[Saved entries]

-.-.-

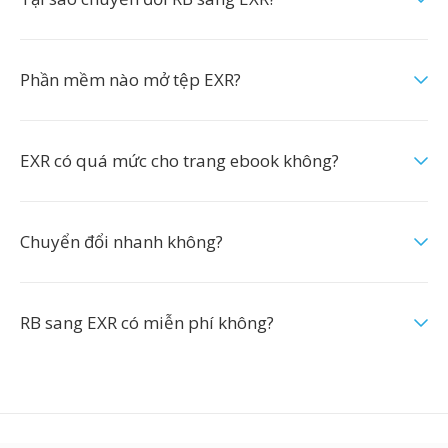
Phần mềm nào mở tệp EXR?
EXR có quá mức cho trang ebook không?
Chuyển đổi nhanh không?
RB sang EXR có miễn phí không?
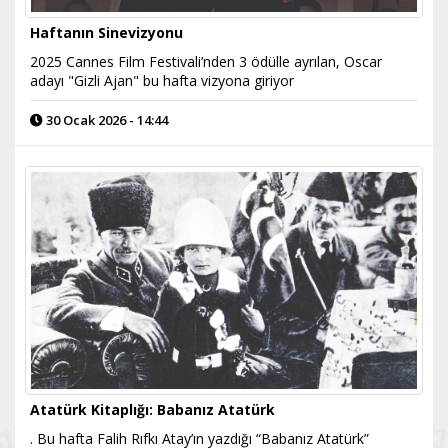
Haftanın Sinevizyonu
2025 Cannes Film Festivali’nden 3 ödülle ayrılan, Oscar
adayı "Gizli Ajan" bu hafta vizyona giriyor
30 Ocak 2026 - 14:44
Atatürk Kitaplığı: Babanız Atatürk
. Bu hafta Falih Rıfkı Atay’ın yazdığı “Babanız Atatürk”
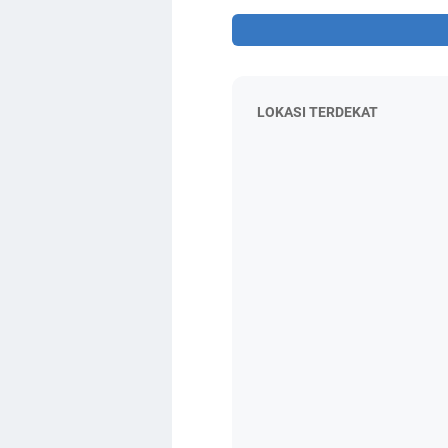
LOKASI TERDEKAT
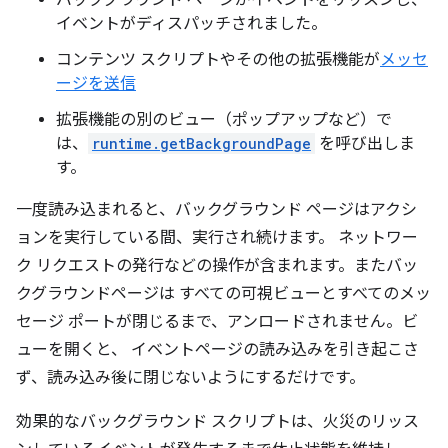
バックグラウンド ページがイベントをリッスンし、
イベントがディスパッチされました。
コンテンツ スクリプトやその他の拡張機能が
メッセ
ージを送信
拡張機能の別のビュー（ポップアップなど）で
は、
runtime.getBackgroundPage
を呼び出しま
す。
一度読み込まれると、バックグラウンド ページはアクシ
ョンを実行している間、実行され続けます。 ネットワー
ク リクエストの発行などの操作が含まれます。またバッ
クグラウンドページは すべての可視ビューとすべてのメッ
セージ ポートが閉じるまで、アンロードされません。ビ
ューを開くと、 イベントページの読み込みを引き起こさ
ず、読み込み後に閉じないようにするだけです。
効果的なバックグラウンド スクリプトは、火災のリッス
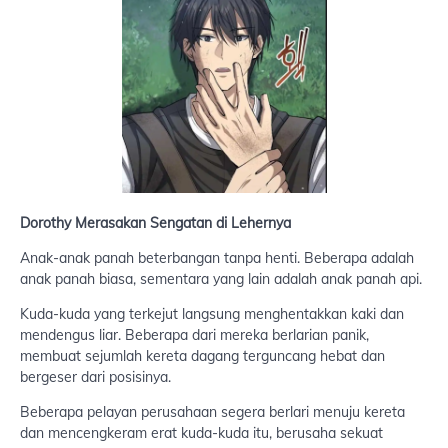
Dorothy Merasakan Sengatan di Lehernya
Anak-anak panah beterbangan tanpa henti. Beberapa adalah
anak panah biasa, sementara yang lain adalah anak panah api.
Kuda-kuda yang terkejut langsung menghentakkan kaki dan
mendengus liar. Beberapa dari mereka berlarian panik,
membuat sejumlah kereta dagang terguncang hebat dan
bergeser dari posisinya.
Beberapa pelayan perusahaan segera berlari menuju kereta
dan mencengkeram erat kuda-kuda itu, berusaha sekuat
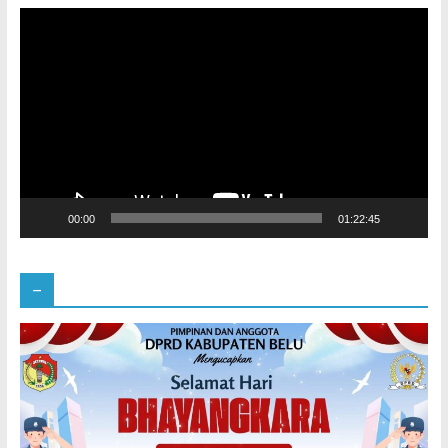
Pemutar
Video
00:00
01:22:45
–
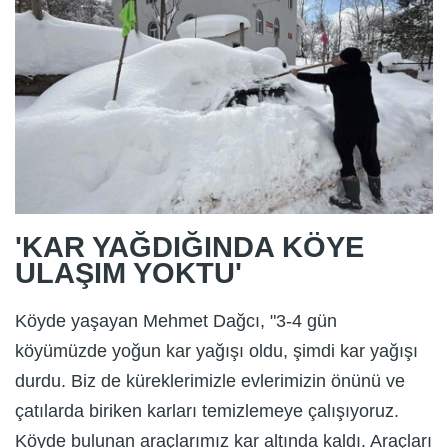
'KAR YAĞDIĞINDA KÖYE
ULAŞIM YOKTU'
Köyde yaşayan Mehmet Dağcı, "3-4 gün
köyümüzde yoğun kar yağışı oldu, şimdi kar yağışı
durdu. Biz de küreklerimizle evlerimizin önünü ve
çatılarda biriken karları temizlemeye çalışıyoruz.
Köyde bulunan araçlarımız kar altında kaldı. Araçları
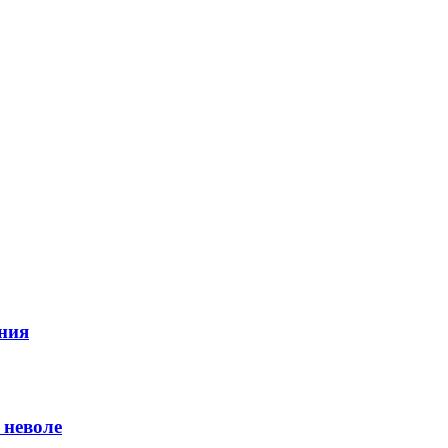
ния
 неволе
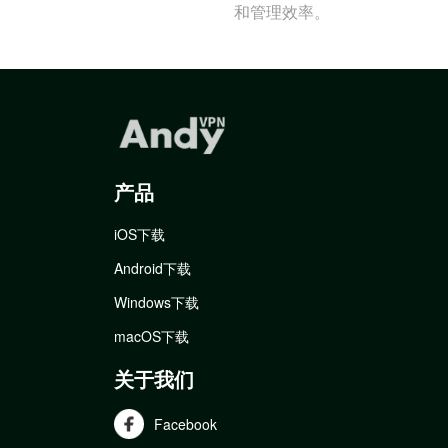
和管理效率。
产品
iOS下载
Android下载
Windows下载
macOS下载
关于我们
Facebook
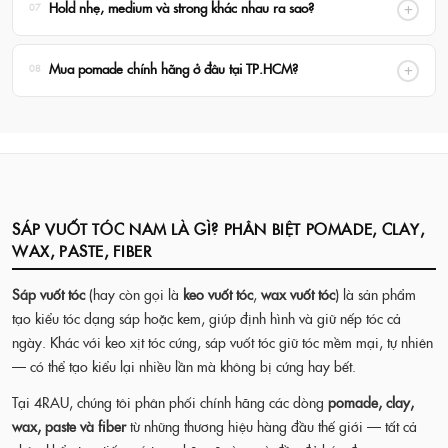
Hold nhẹ, medium và strong khác nhau ra sao?
07
2 lần. Mẹo: thoa dầu gội lên tóc khô trước khi thêm nước để nhũ
hóa sáp gốc dầu hiệu quả hơn.
Hold nhẹ: tóc tự nhiên linh hoạt, hợp kiểu casual. Hold medium:
Mua pomade chính hãng ở đâu tại TP.HCM?
08
kiểu rõ ràng, dùng được hàng ngày. Hold strong/max: giữ nếp
chặt, hợp slick back, pompadour, undercut.
4RAU BARBER CUTCLUB là đại lý chính hãng tại TP.HCM với
nhiều chi nhánh. Sản phẩm có tem chính hãng và hóa đơn đầy
Xem pomade theo hold level →
đủ. Đặt hàng online tại 4rau.com, giao hàng toàn quốc.
Vào cửa hàng ngay →
SÁP VUỐT TÓC NAM LÀ GÌ? PHÂN BIỆT POMADE, CLAY,
WAX, PASTE, FIBER
Sáp vuốt tóc
(hay còn gọi là
keo vuốt tóc
,
wax vuốt tóc
) là sản phẩm
tạo kiểu tóc dạng sáp hoặc kem, giúp định hình và giữ nếp tóc cả
ngày. Khác với keo xịt tóc cứng, sáp vuốt tóc giữ tóc mềm mại, tự nhiên
— có thể tạo kiểu lại nhiều lần mà không bị cứng hay bết.
Tại 4RAU, chúng tôi phân phối chính hãng các dòng
pomade, clay,
wax, paste và fiber
từ những thương hiệu hàng đầu thế giới — tất cả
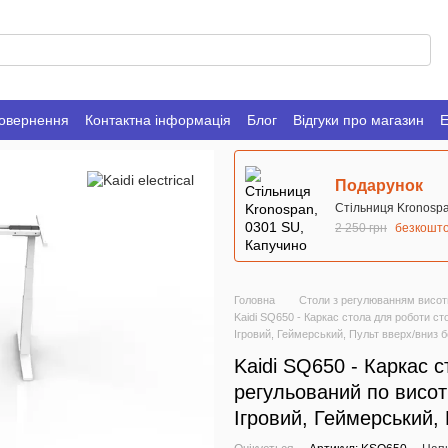
повернення
Контактна інформація
Блог
Відгуки про магазин
Е
Подарунок
Стільниця Kronospa
2 250 грн
безкошт
Головна
Столи з регулюванням висот
Kaidi SQ650 - Каркас стола для роботи ст
Ігровий, Геймерський, Пульт вверх/вниз б
Kaidi SQ650 - Каркас с
регульований по висот
Ігровий, Геймерський,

-.-.-

Your objective:
Using the records above, count every line that includes the word "Геймерський", and state the number only.

The answer:
2